A RESIDENT battling cancer was discharged from Bahrain’s main hospital, despite doctors calling for “close medical care”, because he did not have legal residency documents, it has emerged.
Rajanna Chandanam, who was kept at the Salmaniya Medical Complex (SMC) accident and emergency during the weekend, was discharged on Sunday.
He was also reportedly discharged because of a rush at the emergency where, according to informed sources, more than 80 patients were kept waiting due to a shortage of beds.
The 48-year-old Indian, who is suffering from third-stage bone-marrow cancer (multiple myeloma), is currently under the care of fellow Indians while waiting for an out-pass to return to India.
“The man was brought to SMC on Thursday night by social workers,” a source at SMC told the GDN.
“Surprisingly, he was documented as ‘vagabond, found on the road’.
“He is critical and needs close medical care; chances of him surviving are otherwise very low.
“He could not be admitted as he had no legal residency documents,” said the medic.
“Moreover, the emergency was crowded with almost 80 patients who were kept waiting due to a shortage of beds in the wards and this contributed to Mr Chandanam being discharged.”

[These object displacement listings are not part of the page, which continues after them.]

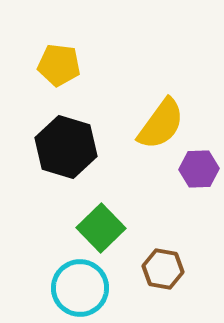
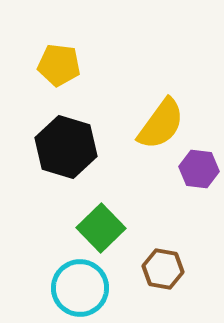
purple hexagon: rotated 9 degrees clockwise
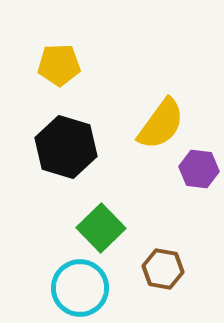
yellow pentagon: rotated 9 degrees counterclockwise
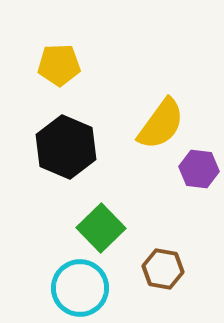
black hexagon: rotated 6 degrees clockwise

The GDN reported last week that 110 patients were kept waiting at the SMC emergency as they could not be transferred to wards because of a shortage of beds.
Meanwhile, Migrant Workers Protection Society chairwoman Marietta Dias who reported the case to the Indian Embassy said she was disappointed at the way Mr Chandanam was treated.
“I was informed about him by a doctor in a private clinic who was treating him. I took him to SMC on March 5 where they gave him medicines but was not admitted as he did not have a CPR,” Ms Dias told the GDN.
“I started working on a way to send him home but the following day I learnt he was missing.
“On Thursday, we found him in a park in Manama and I reported the matter to the embassy.
“He was taken to SMC again, then how can he be recorded as a vagabond and as found on the road?
“I learn that SMC could not keep him due to his illegal status and he is now in labour accommodation.”
Ms Dias said that the embassy has agreed to issue him an out-pass.
“Apparently, he had taken an out-pass from the embassy in 2015 but did not return to India.”
The only men’s shelter in Bahrain under the Labour Market Regulatory Authority (LMRA) at its Expat Protection Centre located in Sehla does not accept medical cases.
“The LMRA shelter is for people who are illegal and fighting a legal case,” said a source at the embassy.
“Mr Chandanam needs medical care and unfortunately the shelter doesn’t take in such cases.
“We cannot force SMC to admit him, as he has no CPR.
“As per records the man is illegal since 2009 and had taken an out-pass earlier.”